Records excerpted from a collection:
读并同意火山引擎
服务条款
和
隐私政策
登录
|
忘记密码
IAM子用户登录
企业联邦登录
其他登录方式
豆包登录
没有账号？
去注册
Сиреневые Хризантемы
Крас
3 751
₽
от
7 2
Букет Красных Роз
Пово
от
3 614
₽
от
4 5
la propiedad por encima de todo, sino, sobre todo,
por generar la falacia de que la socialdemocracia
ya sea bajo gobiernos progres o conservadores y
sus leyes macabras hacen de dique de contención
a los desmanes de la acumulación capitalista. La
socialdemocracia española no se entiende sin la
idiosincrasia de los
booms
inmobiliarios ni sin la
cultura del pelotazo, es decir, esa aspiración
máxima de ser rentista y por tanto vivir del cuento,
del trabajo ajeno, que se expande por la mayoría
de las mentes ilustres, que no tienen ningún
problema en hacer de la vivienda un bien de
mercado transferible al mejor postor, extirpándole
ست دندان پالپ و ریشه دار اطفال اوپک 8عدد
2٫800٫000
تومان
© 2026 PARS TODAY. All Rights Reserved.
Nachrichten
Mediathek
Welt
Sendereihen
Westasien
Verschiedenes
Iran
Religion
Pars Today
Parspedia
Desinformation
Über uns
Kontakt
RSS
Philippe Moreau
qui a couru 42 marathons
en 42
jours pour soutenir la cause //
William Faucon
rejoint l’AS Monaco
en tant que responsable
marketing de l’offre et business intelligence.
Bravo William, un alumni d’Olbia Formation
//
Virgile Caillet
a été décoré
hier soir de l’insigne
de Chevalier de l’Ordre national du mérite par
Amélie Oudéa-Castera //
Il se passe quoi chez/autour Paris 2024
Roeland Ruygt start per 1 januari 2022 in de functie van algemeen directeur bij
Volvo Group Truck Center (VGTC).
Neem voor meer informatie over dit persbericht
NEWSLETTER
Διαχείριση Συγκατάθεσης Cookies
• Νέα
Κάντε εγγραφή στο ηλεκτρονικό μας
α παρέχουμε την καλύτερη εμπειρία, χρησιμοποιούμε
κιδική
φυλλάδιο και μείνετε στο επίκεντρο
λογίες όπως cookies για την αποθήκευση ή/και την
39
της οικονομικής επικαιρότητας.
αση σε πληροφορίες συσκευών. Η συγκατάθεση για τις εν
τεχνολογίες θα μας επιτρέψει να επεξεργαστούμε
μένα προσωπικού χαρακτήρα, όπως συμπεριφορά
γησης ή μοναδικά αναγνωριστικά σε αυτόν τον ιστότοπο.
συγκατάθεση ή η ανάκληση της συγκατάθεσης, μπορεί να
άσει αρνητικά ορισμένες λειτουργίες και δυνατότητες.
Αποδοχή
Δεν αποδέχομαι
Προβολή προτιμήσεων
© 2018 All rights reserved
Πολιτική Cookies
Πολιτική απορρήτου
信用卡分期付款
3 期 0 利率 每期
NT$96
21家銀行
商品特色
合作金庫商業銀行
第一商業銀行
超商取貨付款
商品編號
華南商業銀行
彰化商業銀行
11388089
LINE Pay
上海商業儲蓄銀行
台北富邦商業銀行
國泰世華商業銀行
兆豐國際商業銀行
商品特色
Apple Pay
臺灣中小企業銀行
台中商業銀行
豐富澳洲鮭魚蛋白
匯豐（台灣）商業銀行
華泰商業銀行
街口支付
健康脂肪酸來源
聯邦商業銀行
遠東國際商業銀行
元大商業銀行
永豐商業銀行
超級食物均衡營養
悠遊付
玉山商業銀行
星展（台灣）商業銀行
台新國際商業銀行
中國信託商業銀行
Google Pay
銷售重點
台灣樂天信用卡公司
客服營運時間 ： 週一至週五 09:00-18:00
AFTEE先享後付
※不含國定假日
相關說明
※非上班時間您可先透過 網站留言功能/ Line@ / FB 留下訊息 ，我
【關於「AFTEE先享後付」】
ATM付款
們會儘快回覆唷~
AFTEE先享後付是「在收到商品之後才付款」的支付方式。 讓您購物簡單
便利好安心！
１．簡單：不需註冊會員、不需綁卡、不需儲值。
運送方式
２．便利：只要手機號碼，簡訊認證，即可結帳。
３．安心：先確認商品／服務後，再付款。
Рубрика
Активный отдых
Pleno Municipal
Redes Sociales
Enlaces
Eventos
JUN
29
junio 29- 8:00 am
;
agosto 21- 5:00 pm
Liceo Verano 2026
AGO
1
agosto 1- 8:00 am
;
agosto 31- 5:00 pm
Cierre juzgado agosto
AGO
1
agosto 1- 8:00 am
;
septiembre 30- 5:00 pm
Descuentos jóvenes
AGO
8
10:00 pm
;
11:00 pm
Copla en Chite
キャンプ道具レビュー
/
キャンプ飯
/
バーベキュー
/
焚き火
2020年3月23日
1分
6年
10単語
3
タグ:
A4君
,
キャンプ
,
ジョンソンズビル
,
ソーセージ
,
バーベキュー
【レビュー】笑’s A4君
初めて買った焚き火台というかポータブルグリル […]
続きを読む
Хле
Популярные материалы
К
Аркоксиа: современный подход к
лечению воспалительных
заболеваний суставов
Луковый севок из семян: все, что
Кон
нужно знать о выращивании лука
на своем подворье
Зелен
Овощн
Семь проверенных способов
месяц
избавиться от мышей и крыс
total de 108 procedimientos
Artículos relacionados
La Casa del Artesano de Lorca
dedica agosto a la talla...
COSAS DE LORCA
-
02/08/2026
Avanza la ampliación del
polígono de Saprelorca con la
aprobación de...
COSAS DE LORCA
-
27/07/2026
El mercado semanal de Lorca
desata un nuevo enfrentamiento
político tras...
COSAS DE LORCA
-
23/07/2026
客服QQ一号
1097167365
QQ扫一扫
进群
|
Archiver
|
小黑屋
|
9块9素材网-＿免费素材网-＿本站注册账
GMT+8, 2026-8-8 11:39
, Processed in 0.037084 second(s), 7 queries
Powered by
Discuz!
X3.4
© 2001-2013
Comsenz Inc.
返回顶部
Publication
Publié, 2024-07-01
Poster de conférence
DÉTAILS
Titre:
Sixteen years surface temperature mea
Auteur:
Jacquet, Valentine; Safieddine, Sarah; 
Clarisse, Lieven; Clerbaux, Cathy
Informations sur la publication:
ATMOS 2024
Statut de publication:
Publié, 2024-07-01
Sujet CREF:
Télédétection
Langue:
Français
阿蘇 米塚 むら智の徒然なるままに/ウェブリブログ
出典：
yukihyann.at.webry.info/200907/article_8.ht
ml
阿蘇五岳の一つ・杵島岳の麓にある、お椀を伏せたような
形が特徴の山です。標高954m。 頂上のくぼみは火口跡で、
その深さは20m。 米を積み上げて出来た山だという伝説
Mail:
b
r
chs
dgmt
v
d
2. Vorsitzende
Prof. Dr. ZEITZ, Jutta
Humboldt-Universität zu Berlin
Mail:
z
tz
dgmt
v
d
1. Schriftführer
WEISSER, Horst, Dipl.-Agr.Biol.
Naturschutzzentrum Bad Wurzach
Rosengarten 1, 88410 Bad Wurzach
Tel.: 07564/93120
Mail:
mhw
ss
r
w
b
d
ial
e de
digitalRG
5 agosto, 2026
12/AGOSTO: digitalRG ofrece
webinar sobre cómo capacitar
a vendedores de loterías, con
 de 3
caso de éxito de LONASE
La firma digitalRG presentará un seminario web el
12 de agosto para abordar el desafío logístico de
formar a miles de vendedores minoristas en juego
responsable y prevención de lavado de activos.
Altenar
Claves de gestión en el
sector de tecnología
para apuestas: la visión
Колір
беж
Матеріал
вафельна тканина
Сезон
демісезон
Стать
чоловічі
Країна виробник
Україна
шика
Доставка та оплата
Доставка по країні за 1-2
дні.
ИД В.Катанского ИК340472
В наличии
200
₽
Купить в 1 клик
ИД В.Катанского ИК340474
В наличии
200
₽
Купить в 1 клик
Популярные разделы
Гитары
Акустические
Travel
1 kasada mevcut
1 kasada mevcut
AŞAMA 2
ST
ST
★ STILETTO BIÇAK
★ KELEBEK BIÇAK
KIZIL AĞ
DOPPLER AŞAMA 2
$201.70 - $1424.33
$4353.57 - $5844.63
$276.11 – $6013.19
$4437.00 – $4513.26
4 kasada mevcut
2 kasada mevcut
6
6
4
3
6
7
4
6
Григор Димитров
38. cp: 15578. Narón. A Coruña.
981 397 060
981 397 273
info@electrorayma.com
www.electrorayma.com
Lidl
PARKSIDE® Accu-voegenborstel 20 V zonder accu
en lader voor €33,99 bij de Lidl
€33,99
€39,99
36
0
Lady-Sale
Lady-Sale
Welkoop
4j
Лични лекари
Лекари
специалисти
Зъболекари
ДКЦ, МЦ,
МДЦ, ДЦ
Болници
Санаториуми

- **Exercise prompt**
Retype exactly, and only, the lines that run from the one with "Доставка та оплата" through the final line of the entries.

- **Task answer**
Доставка та оплата
Доставка по країні за 1-2
дні.
ИД В.Катанского ИК340472
В наличии
200
₽
Купить в 1 клик
ИД В.Катанского ИК340474
В наличии
200
₽
Купить в 1 клик
Популярные разделы
Гитары
Акустические
Travel
1 kasada mevcut
1 kasada mevcut
AŞAMA 2
ST
ST
★ STILETTO BIÇAK
★ KELEBEK BIÇAK
KIZIL AĞ
DOPPLER AŞAMA 2
$201.70 - $1424.33
$4353.57 - $5844.63
$276.11 – $6013.19
$4437.00 – $4513.26
4 kasada mevcut
2 kasada mevcut
6
6
4
3
6
7
4
6
Григор Димитров
38. cp: 15578. Narón. A Coruña.
981 397 060
981 397 273
info@electrorayma.com
www.electrorayma.com
Lidl
PARKSIDE® Accu-voegenborstel 20 V zonder accu
en lader voor €33,99 bij de Lidl
€33,99
€39,99
36
0
Lady-Sale
Lady-Sale
Welkoop
4j
Лични лекари
Лекари
специалисти
Зъболекари
ДКЦ, МЦ,
МДЦ, ДЦ
Болници
Санаториуми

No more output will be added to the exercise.